In this piece I try to cover a topic in two consecutive blog posts which I would not normally attempt but for an important discussion at the recent LEADR conference in Wellington and continued across the Pacific a couple of weeks later at the IAM Portland gathering of commercial mediators.

There was much talk at our gatherings of the grim reality of what we commercial mediators do - as opposed to what we teach in mediation school and what we read as part of our continuing skill development (rehearsing in poetry, but practising in prose ).

That discussion in part was prompted by a presentation by David Hoffman in Wellington where he explored the boundaries and terrain of ADR practice. His think piece on this topic will be in the fall edition of ABA's Dispute Resolution Magazine.

David talked of adversarial mediation where parties have no prior relationship and few joint interests other than the reducing transaction costs of getting to trial -- insurance cases being the obvious example.

In such cases, he observed, if the parties find themselves at impasse they often look to the mediator to be more like a judge or arbitrator and expect him or her to evaluate the likely outcome at trial. And in my experience the uninformed sometimes going as far as requesting a med/arb process, upon which I have posted before.

And for many of us the reality is that much of our work is transactional -- transactional in the sense that the currency of the mediation is money and there are no real shared interests between the parties to be found, beyond identifying the savings of costs and an artificial calculation of the risks should they proceed to trial.

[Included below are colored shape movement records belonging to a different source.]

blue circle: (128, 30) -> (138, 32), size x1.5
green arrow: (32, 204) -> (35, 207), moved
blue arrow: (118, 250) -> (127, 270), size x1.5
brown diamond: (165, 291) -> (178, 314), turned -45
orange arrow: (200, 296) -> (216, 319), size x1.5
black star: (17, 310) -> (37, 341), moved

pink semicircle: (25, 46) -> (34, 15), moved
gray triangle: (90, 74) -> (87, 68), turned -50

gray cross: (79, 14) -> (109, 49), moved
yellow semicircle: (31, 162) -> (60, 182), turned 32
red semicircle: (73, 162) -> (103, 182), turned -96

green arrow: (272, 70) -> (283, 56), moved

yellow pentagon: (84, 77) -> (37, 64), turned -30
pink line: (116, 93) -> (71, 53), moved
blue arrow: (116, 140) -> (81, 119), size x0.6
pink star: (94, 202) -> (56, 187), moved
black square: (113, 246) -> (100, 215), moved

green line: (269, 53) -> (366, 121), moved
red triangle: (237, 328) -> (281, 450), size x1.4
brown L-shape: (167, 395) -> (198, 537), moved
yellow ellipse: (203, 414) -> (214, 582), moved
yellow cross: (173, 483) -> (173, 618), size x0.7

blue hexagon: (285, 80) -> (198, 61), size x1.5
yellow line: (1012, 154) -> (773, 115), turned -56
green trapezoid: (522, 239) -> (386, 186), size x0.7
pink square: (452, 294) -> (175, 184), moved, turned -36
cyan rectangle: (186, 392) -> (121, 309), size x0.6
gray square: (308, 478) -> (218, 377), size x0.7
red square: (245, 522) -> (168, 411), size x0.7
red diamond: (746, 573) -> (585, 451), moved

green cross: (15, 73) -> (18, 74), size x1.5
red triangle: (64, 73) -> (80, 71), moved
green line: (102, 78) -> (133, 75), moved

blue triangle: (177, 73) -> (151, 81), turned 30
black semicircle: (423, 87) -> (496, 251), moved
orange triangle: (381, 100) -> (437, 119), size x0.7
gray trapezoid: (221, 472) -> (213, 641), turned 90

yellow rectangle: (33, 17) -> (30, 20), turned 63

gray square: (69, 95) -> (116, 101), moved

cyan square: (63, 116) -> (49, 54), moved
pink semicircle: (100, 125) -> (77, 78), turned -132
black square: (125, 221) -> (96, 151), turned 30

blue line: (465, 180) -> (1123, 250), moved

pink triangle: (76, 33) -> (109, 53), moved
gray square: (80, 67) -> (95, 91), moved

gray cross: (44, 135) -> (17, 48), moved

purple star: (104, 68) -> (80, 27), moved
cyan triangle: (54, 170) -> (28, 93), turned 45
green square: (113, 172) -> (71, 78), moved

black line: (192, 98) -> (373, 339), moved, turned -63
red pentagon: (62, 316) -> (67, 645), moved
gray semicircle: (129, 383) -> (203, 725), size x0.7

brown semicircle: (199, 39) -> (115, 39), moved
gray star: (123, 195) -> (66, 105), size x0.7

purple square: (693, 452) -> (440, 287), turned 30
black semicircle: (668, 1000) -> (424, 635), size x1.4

And I suspect many of us struggle with us -- we struggle with the parties’ positional negotiation style in such cases and with the notion that we are unable to identify shared interests beyond the above.

This reality flies in the face of all that we have learned and most of what we read.

And we resist it.

It's like Mediators are from Mars, Parties are from Pluto. We mediators try to promote interest based bargaining in the positional real world of money negotiation.

And because we resist it, our consumers - especially lawyers - block attempts to reframe money disputes into something they are not and will never ever be - an elegant interest based/problem-solving exercise.

They are, and will remain, traditional negotiation dances where proposal begets counter proposal begets proposal - often endlessly.

Until a few years ago I wrestled with this conflict. I felt that somehow great mediators would have found those interests within my mediations and would have found the mutual gain that was on offer, no matter what kind of mediation it was.

I was wrong. Real wrong.

Oftentimes, those interests are not there in the knockabout world of commercial dispute resolution and it is only about savings and risk.

As Andy Little says in his wonderful book Making Money Talk our role in money mediations is more about
facilitating getting to best numbers - quickly.

And we should do that by;

, facilitating the flow of information

Second, facilitating case or risk analysis
Third, facilitating movement (and closing the gap)

That’s it – that’s Andy's take on our role in traditional money disputes.

Doesn't mean we are not intelligently facilitative - in my view the parties will punish you if you stray from that (purchasing habits of sophisticated mediation services consumers).

But it does mean we need to be comfortable with a positional dance involving bluff, deception, brinking and posturing. All these usually accompany your average negotiation phase of a money mediation.

Where it gets really interesting is in the third of these three phases - facilitating movement. This is where the mediator dazzles the parties with their own special brand of silver bullet.

Whatever you call it, this third phase sees mediators out there riding the boundary fence where mediation meets arbitration meets law.

[to be continued in Money Mediation #2 - in particular an examination of the third phase play of closing the gap]


Vickie Pynchon said...

hmmmmmmm, yes but it's all about rationalizing money, isn't it? and the MEANING of the money to the parties IS the interest being negotiated -- in a case with an insurance claims rep -- how this amount of money relates to the "metric" his/her employer uses in justifying the value range within which the adjuster believes he/she must work (and achieve or "win") on the one side and the amount that seems "fair" or "just" or simply acceptable to the injured party. This is the equivalent of an advertising executive selling aspirin or soap where there is truly no difference between the available pain remedies or cleaning solutions. In a way, it calls for the highest levels of creativity, not the lowest. No?

Resolve It Now said...

Frustration is the natural outcome of trying to guide people in a positional negotiation into an interest based negotiation. We know their interests may be important but those interests will only come out if we as mediators focus on the process. We create the environment where they can explore mutual interests. I believe positional and interest based negotiation are more an element of the negotiation content rather than the process. We as mediators control the process and give them the opportunity to move from a simple compromise but we cannot control them to do it. It is kind of like leading a horse to water. We can't make them drink.